EXERCISE GOAL
Images are to be dropped, and the rest of the data reproduced exactly.

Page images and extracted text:

════

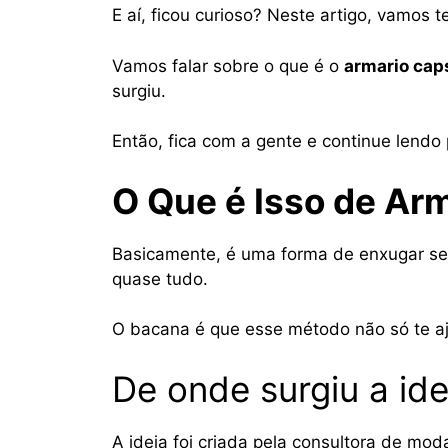
E aí, ficou curioso? Neste artigo, vamos 
Vamos falar sobre o que é o
armario cap
surgiu.
Então, fica com a gente e continue lend
O Que é Isso de Ar
Basicamente, é uma forma de enxugar se
quase tudo.
O bacana é que esse método não só te aju
De onde surgiu a id
A ideia foi criada pela consultora de mod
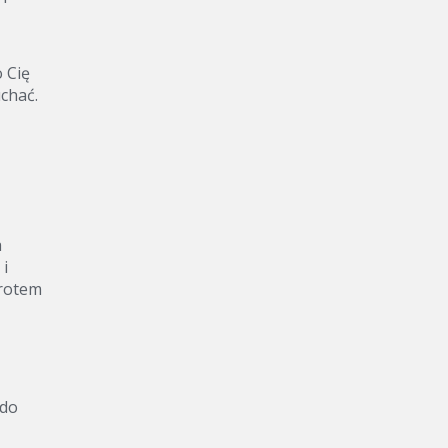
Szczodrość
Tolerancja
Uczciwość
 Cię
chać.
Uświęcenie
Wdzięczność
Wiara i zaufanie
Wytrwałość
Zazdrość
Zbawienie
a
Zgoda
 i
Złość
wrotem
Zniechęcenie
 do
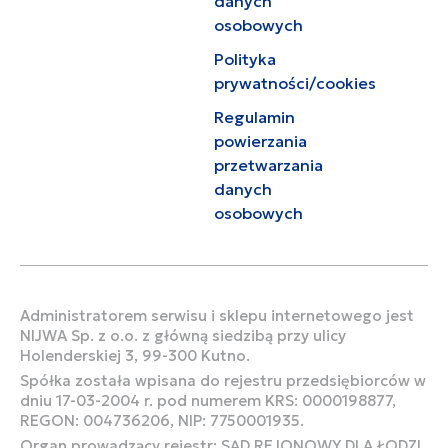
danych
osobowych
Polityka
prywatności/cookies
Regulamin
powierzania
przetwarzania
danych
osobowych
Administratorem serwisu i sklepu internetowego jest
NIJWA Sp. z o.o. z główną siedzibą przy ulicy
Holenderskiej 3, 99-300 Kutno.
Spółka została wpisana do rejestru przedsiębiorców w
dniu 17-03-2004 r. pod numerem KRS: 0000198877,
REGON: 004736206, NIP: 7750001935.
Organ prowadzący rejestr: SĄD REJONOWY DLA ŁODZI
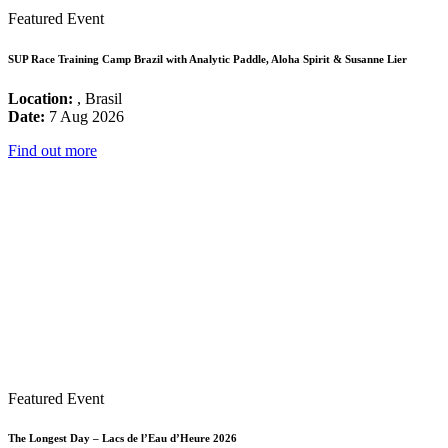
Featured Event
SUP Race Training Camp Brazil with Analytic Paddle, Aloha Spirit & Susanne Lier
Location:
, Brasil
Date:
7 Aug 2026
Find out more
Featured Event
The Longest Day – Lacs de l’Eau d’Heure 2026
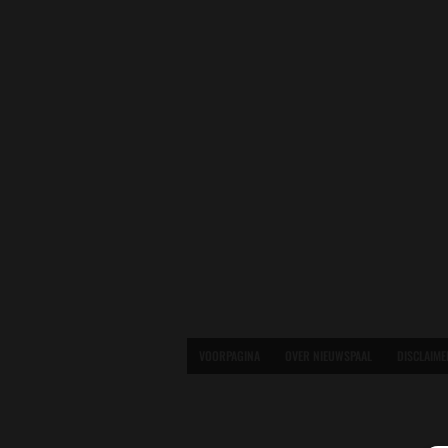
VOORPAGINA
OVER NIEUWSPAAL
DISCLAIME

════

TASK RESPONSE
E aí, ficou curioso? Neste artigo, vamos 
Vamos falar sobre o que é o
armario cap
surgiu.
Então, fica com a gente e continue lend
O Que é Isso de Ar
Basicamente, é uma forma de enxugar se
quase tudo.
O bacana é que esse método não só te aju
De onde surgiu a id
A ideia foi criada pela consultora de mod
Szczodrość
Tolerancja
Uczciwość
 Cię
chać.
Uświęcenie
Wdzięczność
Wiara i zaufanie
Wytrwałość
Zazdrość
Zbawienie
a
Zgoda
 i
Złość
wrotem
Zniechęcenie
 do
danych
osobowych
Polityka
prywatności/cookies
Regulamin
powierzania
przetwarzania
danych
osobowych
Administratorem serwisu i sklepu internetowego jest
NIJWA Sp. z o.o. z główną siedzibą przy ulicy
Holenderskiej 3, 99-300 Kutno.
Spółka została wpisana do rejestru przedsiębiorców w
dniu 17-03-2004 r. pod numerem KRS: 0000198877,
REGON: 004736206, NIP: 7750001935.
Organ prowadzący rejestr: SĄD REJONOWY DLA ŁODZI
Featured Event
SUP Race Training Camp Brazil with Analytic Paddle, Aloha Spirit & Susanne Lier
Location:
, Brasil
Date:
7 Aug 2026
Find out more
Featured Event
The Longest Day – Lacs de l’Eau d’Heure 2026
VOORPAGINA
OVER NIEUWSPAAL
DISCLAIME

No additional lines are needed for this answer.